What you are asked to do: What is needed is an exact copy of the records below, minus any pictures.

◇ ◇ ◇ ◇

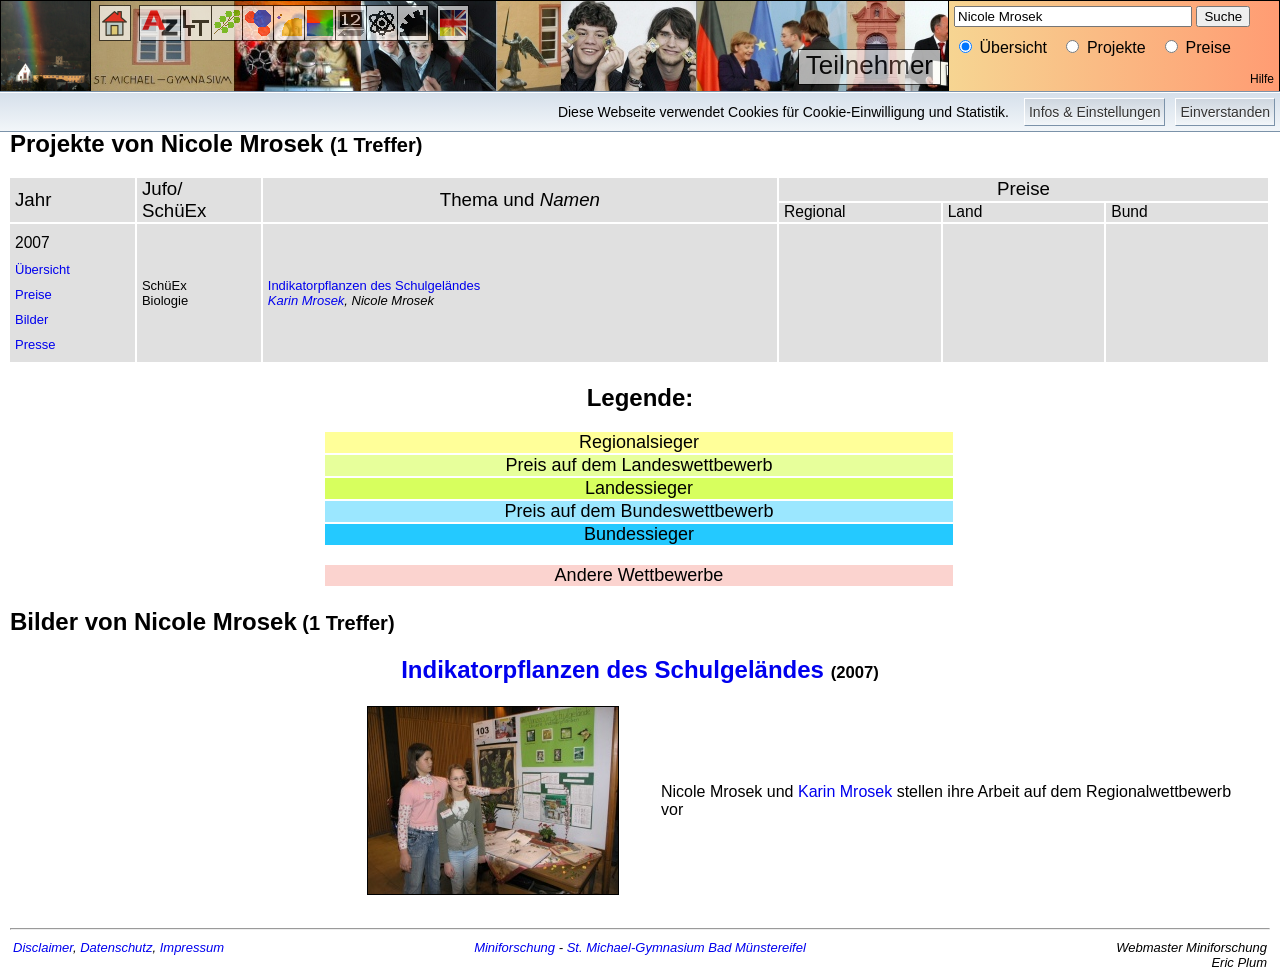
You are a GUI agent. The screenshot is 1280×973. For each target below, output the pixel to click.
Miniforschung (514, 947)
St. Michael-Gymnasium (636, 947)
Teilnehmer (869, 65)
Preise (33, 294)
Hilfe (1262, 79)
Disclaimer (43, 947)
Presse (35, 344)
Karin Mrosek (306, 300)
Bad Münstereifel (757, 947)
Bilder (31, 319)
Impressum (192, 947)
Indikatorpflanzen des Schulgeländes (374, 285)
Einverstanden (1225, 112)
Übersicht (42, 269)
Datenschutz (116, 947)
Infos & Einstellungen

◇ ◇ ◇ ◇

Exercise solution:
You are a GUI agent. The screenshot is 1280×973. For each target below, output the pixel to click.
Miniforschung (514, 947)
St. Michael-Gymnasium (636, 947)
Teilnehmer (869, 65)
Preise (33, 294)
Hilfe (1262, 79)
Disclaimer (43, 947)
Presse (35, 344)
Karin Mrosek (306, 300)
Bad Münstereifel (757, 947)
Bilder (31, 319)
Impressum (192, 947)
Indikatorpflanzen des Schulgeländes (374, 285)
Einverstanden (1225, 112)
Übersicht (42, 269)
Datenschutz (116, 947)
Infos & Einstellungen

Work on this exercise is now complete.